Understanding Incline Planes & Vector Issues

[korters]

This is just a basic incline plane problem. I know how to do it, but these sign conventions and vector issues are what confuse me. I know that I align my coordinate system so the x-axis is basically the surface the block is resting/moving on, the net weight vector of the block will be directed down at some angle, and the normal force will be directed perpendicular to the surface the block is resting on (so that its x-component is zero), etc.

But here's my issue, in particular if the set up looks like this http://www.cs.utah.edu/~zachary/isp/applets/SlidingBlock/image1.gif, the incline is FRICTIONLESS!, and my coordinate system is set up in such a way that the block will be moving in the POSITIVE direction on the x-axis (when it gets moving that is). Say the angle here is 30 degrees. When resolving the weight vector into the x and y components, how do you account for the fact that gravity/acceleration is a vector (has direction and magnitude)? I understand that w=ma. The way I reason is that if you're trying to find the y-component of vector w, this is w=m(-9.8)cos(30), which makes sense because the y-component vector is directed in the negative direction in relation to the y-axis. But (HERES MY PROBLEM) if you resolve the weight vector into its x-component the same way, w=m(-9.8)sin(30), you get a negative number obviously indicating that the block is moving in the opposite direction that it should be. And this doesn't make sense. Other books simply don't account for the sign on the acceleration vector but rather look at the vector as a whole: example
y-comp is w=-m(9.8)cos(30)
x-comp is w=m(9.8)sin(30)
which gives the correct direction of movement for the x-component. While this gives the correct magnitude and direction, my issue is why doesn't such an x-component equation account for the negative sign for acceleration/gravity, because acceleration/gravity is a vector. This is driving me nuts.

Thanks

 

[heth]

You can choose which directions to make positive. It makes sense to eliminate as many minus signs as possible, as it's easy to 'lose' them!

If you had a falling object, the displacement, velocity and acceleration vectors all point down, so it's easiest to make "down" the positive direction.

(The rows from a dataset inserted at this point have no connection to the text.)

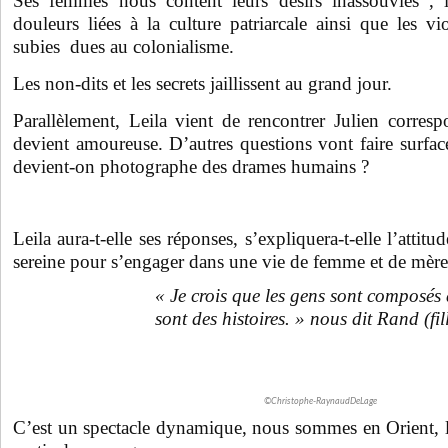
Ses femmes nous content leurs désirs inassouvies , le
douleurs liées à la culture patriarcale ainsi que les 
subies dues au colonialisme.
Les non-dits et les secrets jaillissent au grand jour.
Parallèlement, Leila vient de rencontrer Julien corres
devient amoureuse. D’autres questions vont faire surfac
devient-on photographe des drames humains ?
Leila aura-t-elle ses réponses, s’expliquera-t-elle l’attitu
sereine pour s’engager dans une vie de femme et de mère
« Je crois que les gens sont composés 
sont des histoires. » nous dit Rand (fi
©Christophe-RaynaudDeLage
C’est un spectacle dynamique, nous sommes en Orient, la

It's the same here. There's no need to get confused with signs. For horizontal and vertical, make down and right your positive directions. And for parallel and perpendicular, make down the slope and into the slope your positive directions.

PS. It's probably best to think of your components as parallel and perpendicular rather than x and y, as x and y strongly implies horizontal and vertical.

 

[thomate1]

for reaching out with your question about incline planes and vector issues. It can be confusing to understand how to properly set up and solve problems involving incline planes, especially when considering the direction and magnitude of vectors like gravity and acceleration. Let's break down the issue you're having and see if we can come to a better understanding.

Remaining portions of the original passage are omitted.